A well-respected veteran instructor in the Pittsburgh Pirates system (where Buckley used to work as minor league pitching coordinator), Steele has spent time working with his pitchers on more advanced concepts that Buckley did not have time to explore in past years when he was serving as pitching coach as well as head coach.
“That’s kind of why I hired him, because I could not service the pitchers the way I think they’ve always been serviced, as a head coach,” Buckley said.
“As a head coach and a pitching coach over the last five years, I just found it hard to give the attention I needed to the position players, as well as the pitchers. Mike’s in the trenches with them every day.”
Buckley said he knows Long Beach State will never land the marquee arms that John Savage gets at UCLA, for instance, so development is critical. Pitching and defense have always formed the bedrock of LBSU’s program, and always will.
Kyle Friedrichs is a good example of a pitcher who has developed into something effective for the college game. After missing the 2013 season with Tommy John surgery, Friedrichs spent last year in the bullpen, notching six saves in 26.1 innings.
He slid into the Friday starter spot this year and has been a revelation, going 3-0, 1.80 with a dazzling 34-3 strikeout-walk mark in 20 innings.
“I’m probably more surprised with the volume of the strikeouts, which makes your defense better when you don’t touch the ball,” Buckley said.
“He’s a little stronger than he was a couple years ago, 85-88, a really really good college pitcher. Really good feel for a changeup, and there’s a slider. And he can move the ball to both sides of the plate with some action … Friday night is as much about perception and setting a tempo, setting that on the right track and making sure the bullpen doesn’t have to go into overdrive early in the series. So that was our trust in Kyle; we trust him.”
Saturday starter Tanner Brown is a lean 6-foot-4 righty with whose calling card is the movement on his fastball -- it cuts, darts and sinks all over the place, reminding Buckley a bit of Frye, a stalwart from last year’s rotation. He also mixes in a good changeup and a slider.
“He’s really been a pleasant surprise for us,” Buckley said. “He can really field his position, controls the running game, been throwing strikes and getting a lot of ground balls. He’s been very, very efficient with his pitches.”
The Sunday starter is talented freshman Chris Mathewson, who threw the first seven innings of that no-hitter against Wichita State. He’s just coming back from early January meniscus surgery, so Buckley responsibly pulled him after 84 pitches on Sunday even though he wanted to keep going.
Mathewson pitches in the 87-89 range and bumps 90-91 at this stage, but there’s more in the tank, and most importantly he doesn’t get rattled. He has also developed a good changeup and has the ability to throw his breaking ball for strikes or use it as a chase.
“It’s like the American Express curveball: Don’t leave home without it,” Buckley said. “He can really rotate the ball. He’s going to be really good.”
“There are a little more options,” Buckley said. “We’re probably 8-9 deep right now, which is better than I thought we were gonna be.”
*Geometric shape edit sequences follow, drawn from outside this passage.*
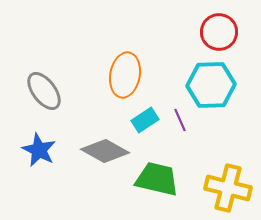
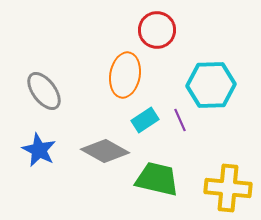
red circle: moved 62 px left, 2 px up
yellow cross: rotated 9 degrees counterclockwise
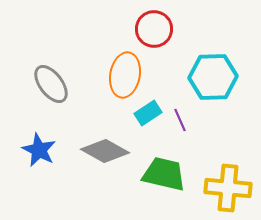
red circle: moved 3 px left, 1 px up
cyan hexagon: moved 2 px right, 8 px up
gray ellipse: moved 7 px right, 7 px up
cyan rectangle: moved 3 px right, 7 px up
green trapezoid: moved 7 px right, 5 px up
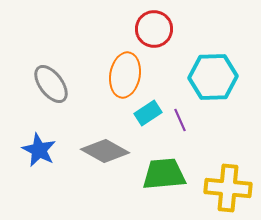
green trapezoid: rotated 18 degrees counterclockwise
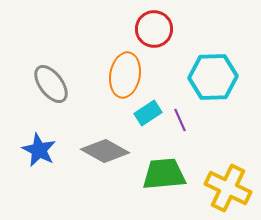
yellow cross: rotated 21 degrees clockwise
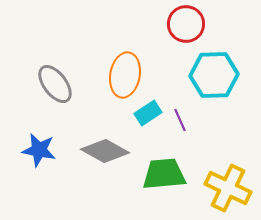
red circle: moved 32 px right, 5 px up
cyan hexagon: moved 1 px right, 2 px up
gray ellipse: moved 4 px right
blue star: rotated 16 degrees counterclockwise
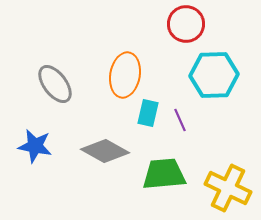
cyan rectangle: rotated 44 degrees counterclockwise
blue star: moved 4 px left, 4 px up
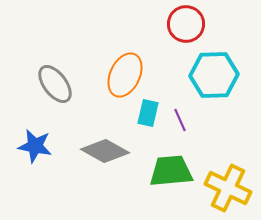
orange ellipse: rotated 15 degrees clockwise
green trapezoid: moved 7 px right, 3 px up
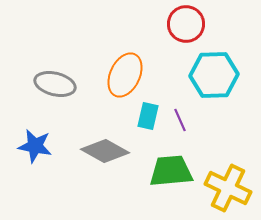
gray ellipse: rotated 39 degrees counterclockwise
cyan rectangle: moved 3 px down
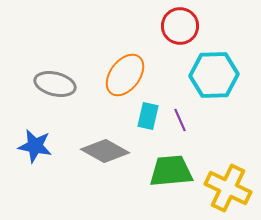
red circle: moved 6 px left, 2 px down
orange ellipse: rotated 12 degrees clockwise
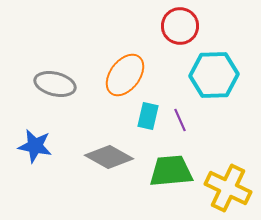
gray diamond: moved 4 px right, 6 px down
Offense figures to be a challenge for this team at times -- the Dirtbags are hitting just .242 as a team but shortstop Garrett Hampson is a bona fide star and veteran outfielder Zack Rivera is a proven run producer. The Dirtbags are still looking for the right combinations in their lineup.
They are fortunate to have an experienced catcher who really handles the pitching staff well in Eric Hutting, and they expect defense to be a real strength.
A couple of sleepers to keep an eye on in the lineup: freshman outfielder Chris McCready, whom Buckley calls the team’s best athlete after Hampson, and Jared James, a speedster who is the son of former big leaguer Dion James.
“We’re still young,” Buckley said. “I’m happy for them, I like coaching them. They’ve got a Dirtbag attitude, they really do. And I give a lot of credit to the older guys, the guys that returned -- the one thing they had to figure out how to do was win to be a true Dirtbag team. They did, and that carried over and some bled over into some of the 19 new players.”